■ Aim of the exercise: Please tally the lines in the material below that contain the word "todos", and give the count only.

>>>>

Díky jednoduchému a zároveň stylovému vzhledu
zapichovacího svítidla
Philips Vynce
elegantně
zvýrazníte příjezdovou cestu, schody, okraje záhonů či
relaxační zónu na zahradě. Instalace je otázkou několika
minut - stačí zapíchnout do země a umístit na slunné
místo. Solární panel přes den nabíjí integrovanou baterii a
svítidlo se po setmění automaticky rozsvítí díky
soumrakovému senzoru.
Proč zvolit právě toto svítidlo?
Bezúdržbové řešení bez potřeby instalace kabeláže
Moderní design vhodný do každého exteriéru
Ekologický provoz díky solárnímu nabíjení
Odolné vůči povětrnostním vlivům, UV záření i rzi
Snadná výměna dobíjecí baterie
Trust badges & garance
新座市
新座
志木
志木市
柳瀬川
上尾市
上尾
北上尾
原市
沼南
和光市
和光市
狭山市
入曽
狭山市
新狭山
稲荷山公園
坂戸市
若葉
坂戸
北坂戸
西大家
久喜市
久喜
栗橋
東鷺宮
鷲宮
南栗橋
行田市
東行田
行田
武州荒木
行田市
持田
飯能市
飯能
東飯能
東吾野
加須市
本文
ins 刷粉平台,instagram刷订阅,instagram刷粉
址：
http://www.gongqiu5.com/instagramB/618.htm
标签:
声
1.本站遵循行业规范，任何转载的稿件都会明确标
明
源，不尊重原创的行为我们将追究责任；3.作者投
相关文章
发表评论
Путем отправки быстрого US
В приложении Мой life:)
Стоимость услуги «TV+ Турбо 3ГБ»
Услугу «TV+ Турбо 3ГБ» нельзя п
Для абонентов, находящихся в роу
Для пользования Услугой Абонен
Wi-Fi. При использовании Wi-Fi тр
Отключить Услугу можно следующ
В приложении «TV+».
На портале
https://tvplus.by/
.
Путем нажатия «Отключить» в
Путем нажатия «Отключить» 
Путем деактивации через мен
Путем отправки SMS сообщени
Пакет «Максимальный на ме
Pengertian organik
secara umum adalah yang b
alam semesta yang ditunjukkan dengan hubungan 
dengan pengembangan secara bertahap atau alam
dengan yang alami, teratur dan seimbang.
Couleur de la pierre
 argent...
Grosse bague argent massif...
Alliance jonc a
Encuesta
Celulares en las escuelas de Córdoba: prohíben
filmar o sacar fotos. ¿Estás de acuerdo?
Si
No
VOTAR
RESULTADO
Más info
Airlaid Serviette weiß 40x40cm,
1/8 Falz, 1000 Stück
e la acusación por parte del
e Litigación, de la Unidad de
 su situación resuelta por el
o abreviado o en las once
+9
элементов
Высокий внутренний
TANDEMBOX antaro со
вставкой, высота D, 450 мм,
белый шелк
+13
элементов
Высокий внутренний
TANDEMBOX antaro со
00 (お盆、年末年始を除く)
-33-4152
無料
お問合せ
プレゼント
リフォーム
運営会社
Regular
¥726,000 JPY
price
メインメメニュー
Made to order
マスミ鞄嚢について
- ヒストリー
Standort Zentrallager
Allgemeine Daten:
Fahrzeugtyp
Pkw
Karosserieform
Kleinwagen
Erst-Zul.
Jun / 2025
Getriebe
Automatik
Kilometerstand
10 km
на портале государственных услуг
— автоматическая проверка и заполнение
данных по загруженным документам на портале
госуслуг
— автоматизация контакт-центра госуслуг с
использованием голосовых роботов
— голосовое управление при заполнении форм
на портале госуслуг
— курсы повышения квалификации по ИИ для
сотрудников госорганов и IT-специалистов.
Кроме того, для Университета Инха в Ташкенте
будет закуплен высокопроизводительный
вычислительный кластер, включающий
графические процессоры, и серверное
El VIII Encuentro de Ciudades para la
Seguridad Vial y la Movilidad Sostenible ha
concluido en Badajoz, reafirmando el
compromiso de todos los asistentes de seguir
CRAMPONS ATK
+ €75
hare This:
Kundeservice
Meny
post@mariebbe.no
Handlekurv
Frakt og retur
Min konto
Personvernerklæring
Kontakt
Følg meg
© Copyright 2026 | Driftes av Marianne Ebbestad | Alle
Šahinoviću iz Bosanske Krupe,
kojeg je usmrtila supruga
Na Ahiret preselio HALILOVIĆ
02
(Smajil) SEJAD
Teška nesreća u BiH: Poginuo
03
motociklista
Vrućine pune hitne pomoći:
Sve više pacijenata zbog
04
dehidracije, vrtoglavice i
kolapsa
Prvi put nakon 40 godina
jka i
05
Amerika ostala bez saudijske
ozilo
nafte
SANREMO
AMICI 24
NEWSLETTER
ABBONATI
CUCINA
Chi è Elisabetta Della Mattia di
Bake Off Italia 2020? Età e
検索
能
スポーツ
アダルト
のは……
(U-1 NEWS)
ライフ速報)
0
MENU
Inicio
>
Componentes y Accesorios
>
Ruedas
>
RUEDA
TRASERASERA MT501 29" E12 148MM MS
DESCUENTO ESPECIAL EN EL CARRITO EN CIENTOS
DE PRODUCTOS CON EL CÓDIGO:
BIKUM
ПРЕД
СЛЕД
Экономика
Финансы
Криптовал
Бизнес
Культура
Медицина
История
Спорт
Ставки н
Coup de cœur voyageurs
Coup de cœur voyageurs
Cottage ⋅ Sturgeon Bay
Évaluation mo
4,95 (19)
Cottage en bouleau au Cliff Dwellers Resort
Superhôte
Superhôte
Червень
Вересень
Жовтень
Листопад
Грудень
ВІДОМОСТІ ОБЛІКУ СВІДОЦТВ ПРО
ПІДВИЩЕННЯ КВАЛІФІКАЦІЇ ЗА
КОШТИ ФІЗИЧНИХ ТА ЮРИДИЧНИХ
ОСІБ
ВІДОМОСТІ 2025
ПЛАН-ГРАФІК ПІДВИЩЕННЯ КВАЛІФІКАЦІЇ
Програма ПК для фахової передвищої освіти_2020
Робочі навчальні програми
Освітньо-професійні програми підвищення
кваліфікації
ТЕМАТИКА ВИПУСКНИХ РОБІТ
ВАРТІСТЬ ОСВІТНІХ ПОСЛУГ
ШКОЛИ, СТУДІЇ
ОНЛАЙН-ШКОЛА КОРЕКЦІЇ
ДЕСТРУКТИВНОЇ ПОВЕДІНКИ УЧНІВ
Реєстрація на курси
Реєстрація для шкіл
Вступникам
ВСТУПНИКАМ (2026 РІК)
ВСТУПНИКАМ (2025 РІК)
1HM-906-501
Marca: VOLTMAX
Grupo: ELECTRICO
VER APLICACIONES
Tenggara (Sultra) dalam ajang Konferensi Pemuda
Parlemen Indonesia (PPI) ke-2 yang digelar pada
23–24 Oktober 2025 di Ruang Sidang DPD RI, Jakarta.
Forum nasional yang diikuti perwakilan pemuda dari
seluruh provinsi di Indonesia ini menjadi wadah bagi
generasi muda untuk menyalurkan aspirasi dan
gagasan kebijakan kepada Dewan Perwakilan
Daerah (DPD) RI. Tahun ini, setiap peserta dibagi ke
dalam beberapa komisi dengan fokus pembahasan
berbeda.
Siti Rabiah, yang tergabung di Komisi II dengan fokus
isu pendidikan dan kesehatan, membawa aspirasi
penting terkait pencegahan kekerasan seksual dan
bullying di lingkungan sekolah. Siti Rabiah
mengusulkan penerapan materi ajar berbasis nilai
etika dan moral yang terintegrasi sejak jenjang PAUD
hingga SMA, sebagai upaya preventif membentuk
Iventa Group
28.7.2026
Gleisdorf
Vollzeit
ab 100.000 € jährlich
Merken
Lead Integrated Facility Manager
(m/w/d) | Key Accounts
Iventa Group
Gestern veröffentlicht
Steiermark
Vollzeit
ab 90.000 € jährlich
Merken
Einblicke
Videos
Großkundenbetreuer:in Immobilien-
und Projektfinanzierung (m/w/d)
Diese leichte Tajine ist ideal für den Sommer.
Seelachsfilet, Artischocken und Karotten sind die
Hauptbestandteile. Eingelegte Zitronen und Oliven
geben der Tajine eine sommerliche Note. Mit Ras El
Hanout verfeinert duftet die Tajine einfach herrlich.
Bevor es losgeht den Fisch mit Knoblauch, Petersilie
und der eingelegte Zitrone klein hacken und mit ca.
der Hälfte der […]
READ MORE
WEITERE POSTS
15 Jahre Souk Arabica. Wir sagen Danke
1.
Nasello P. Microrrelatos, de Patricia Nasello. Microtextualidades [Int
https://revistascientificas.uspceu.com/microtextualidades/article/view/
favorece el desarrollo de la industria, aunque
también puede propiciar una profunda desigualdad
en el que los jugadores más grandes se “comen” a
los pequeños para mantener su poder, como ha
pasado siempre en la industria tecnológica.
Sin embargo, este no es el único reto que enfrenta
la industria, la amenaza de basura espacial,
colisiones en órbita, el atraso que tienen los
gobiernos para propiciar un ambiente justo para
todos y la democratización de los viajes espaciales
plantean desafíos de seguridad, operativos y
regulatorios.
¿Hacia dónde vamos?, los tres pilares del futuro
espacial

<<<<

■ Solution to this problem: 2